Warning signs of stroke in men
The Centers for Disease Control and Prevention (CDC) report that strokes are the fifth-leading cause of death in the United States. They are more common and more likely to be fatal in women, while men tend to have strokes at a younger age.
Being aware of all symptoms, including those specific to sex, can help a person to seek lifesaving medical attention for a loved one.
In this article, we look at the early warning signs of a stroke and symptoms men are more likely to experience. We also describe the recovery process.
Stroke symptoms in men
Weakness or numbness on one side of the body is a common stroke symptom in men.
Authors of a study published in 2009 investigated differences in how strokes affected men and women.
They found that the most common symptoms in men were:
- difficulty maintaining balance, also called poor coordination
- weakness on one side of the body
- numbness on one side of the body
Women were more likely to report "nontraditional" symptoms, such as lightheadedness, headaches, and a change in mental status, such as confusion. Men can also exhibit these symptoms.
However, because men tend to exhibit better-known symptoms, bystanders and medical personnel may recognize strokes more quickly in men, reducing the time between the stroke and treatment.
Early warning signs
An ischemic stroke is the most common type. It involves a piece of plaque or a blood clot blocking an artery in the brain.
Hemorrhagic strokes are less common, and they involve bleeding in the brain.
A person may experience a transient ischemic attack (TIA), or a "mini-stroke." These may feature short-term, stroke-like symptoms, and they can serve as a warning sign for a stroke.
The acronym FAST can help a person to remember the most common symptoms of a stroke, which are:
- Face drooping. A stroke can cause numbness or weakness on one side of the face. When a person with this symptom tries to smile, only one side of the mouth may respond.
- Arm weakness. A person having a TIA or stroke may be unable to raise one or both arms above the head and keep them there.
- Speech difficulty. A person may have difficulty speaking, or their words may not make sense.
- Time. If a person has any of these symptoms, seek immediate medical assistance. A stroke is a medical emergency, and receiving urgent treatment can prevent further injury to the brain.
Other symptoms of a stroke include:
- feeling faint
A person having a stroke may show several symptoms or only one, such as one-sided weakness.
A stroke cuts off blood flow to the brain, depriving brain cells of oxygen and nutrients. If a person does not get medical attention quickly, they are at risk of permanent brain damage or death.
Stroke recovery in men
As men tend to be younger than women when they have strokes, their bodies may be better able to recover.
Results of a 2005 study suggest that men who have had strokes may leave the hospital with fewer disabilities than women. In the aftermath of a stroke, men also tended to have higher rates of daily activity.
This may be because men tend to be younger than women when they have strokes. As a result, their bodies may be better able to recover.
Recovery after a stroke depends on many factors. These include:
- the area of the brain affected by the stroke
- the amount of time that oxygen and blood were blocked
- a person's overall health before the stroke
Some people fully recover from a stroke and experience no lasting effects. Others require long-term physical therapy and medications. These may:
What to do if a person is having a stroke
If a person suspects that anyone is having a stroke, they should contact emergency services immediately.
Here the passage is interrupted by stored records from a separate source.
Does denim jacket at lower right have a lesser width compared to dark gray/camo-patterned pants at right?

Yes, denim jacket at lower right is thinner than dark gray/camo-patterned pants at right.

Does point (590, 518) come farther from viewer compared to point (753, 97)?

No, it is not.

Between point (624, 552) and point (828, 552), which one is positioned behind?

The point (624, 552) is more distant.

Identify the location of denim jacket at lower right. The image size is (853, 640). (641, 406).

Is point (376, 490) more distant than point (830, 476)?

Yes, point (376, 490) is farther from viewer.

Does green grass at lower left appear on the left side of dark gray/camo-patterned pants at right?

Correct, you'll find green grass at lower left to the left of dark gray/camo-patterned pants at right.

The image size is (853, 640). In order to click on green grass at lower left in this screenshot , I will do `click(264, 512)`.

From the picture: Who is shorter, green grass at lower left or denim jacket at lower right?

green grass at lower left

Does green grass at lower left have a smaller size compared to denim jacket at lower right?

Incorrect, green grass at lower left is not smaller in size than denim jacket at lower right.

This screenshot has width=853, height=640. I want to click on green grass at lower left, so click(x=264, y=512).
People in the U.S. should dial 911.
Identifying and quickly treating a stroke reduces the risk of brain damage or death. Within 3 hours of the onset of a stroke, a doctor can administer a clot-busting medication.
However, a person who suspects that they are having a stroke should not drive.
A stroke is severe, regardless of a person's sex. Men with warning signs such as high blood pressure and a history of smoking have an increased risk.
However, the causes of a stroke can usually be prevented. A person can significantly reduce their risk by avoiding smoking and drinking alcohol, and maintaining an active lifestyle and healthful diet.
Understanding and remembering the FAST acronym can help with recognizing the symptoms of a stroke and ensuring that the person receives urgent treatment.
The sooner a person receives treatment, the more likely they are to recover.